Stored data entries
• • •
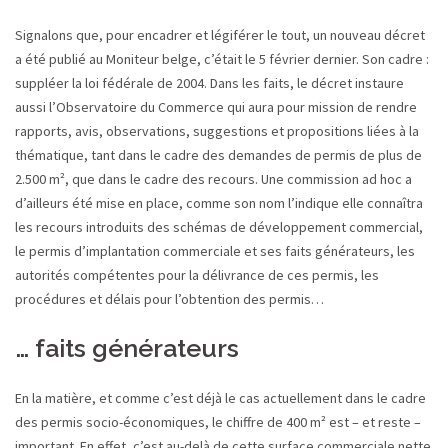
Signalons que, pour encadrer et légiférer le tout, un nouveau décret
a été publié au Moniteur belge, c’était le 5 février dernier. Son cadre :
suppléer la loi fédérale de 2004. Dans les faits, le décret instaure
aussi l’Observatoire du Commerce qui aura pour mission de rendre
rapports, avis, observations, suggestions et propositions liées à la
thématique, tant dans le cadre des demandes de permis de plus de
2.500 m², que dans le cadre des recours. Une commission ad hoc a
d’ailleurs été mise en place, comme son nom l’indique elle connaîtra
les recours introduits des schémas de développement commercial,
le permis d’implantation commerciale et ses faits générateurs, les
autorités compétentes pour la délivrance de ces permis, les
procédures et délais pour l’obtention des permis…
… faits générateurs
En la matière, et comme c’est déjà le cas actuellement dans le cadre
des permis socio-économiques, le chiffre de 400 m² est – et reste –
important. En effet, c’est au-delà de cette surface commerciale nette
• • •
(Assignment) Set down all of the entries exactly as they appear, but keep the images out.

(Solved problem)
Signalons que, pour encadrer et légiférer le tout, un nouveau décret
a été publié au Moniteur belge, c’était le 5 février dernier. Son cadre :
suppléer la loi fédérale de 2004. Dans les faits, le décret instaure
aussi l’Observatoire du Commerce qui aura pour mission de rendre
rapports, avis, observations, suggestions et propositions liées à la
thématique, tant dans le cadre des demandes de permis de plus de
2.500 m², que dans le cadre des recours. Une commission ad hoc a
d’ailleurs été mise en place, comme son nom l’indique elle connaîtra
les recours introduits des schémas de développement commercial,
le permis d’implantation commerciale et ses faits générateurs, les
autorités compétentes pour la délivrance de ces permis, les
procédures et délais pour l’obtention des permis…
… faits générateurs
En la matière, et comme c’est déjà le cas actuellement dans le cadre
des permis socio-économiques, le chiffre de 400 m² est – et reste –
important. En effet, c’est au-delà de cette surface commerciale nette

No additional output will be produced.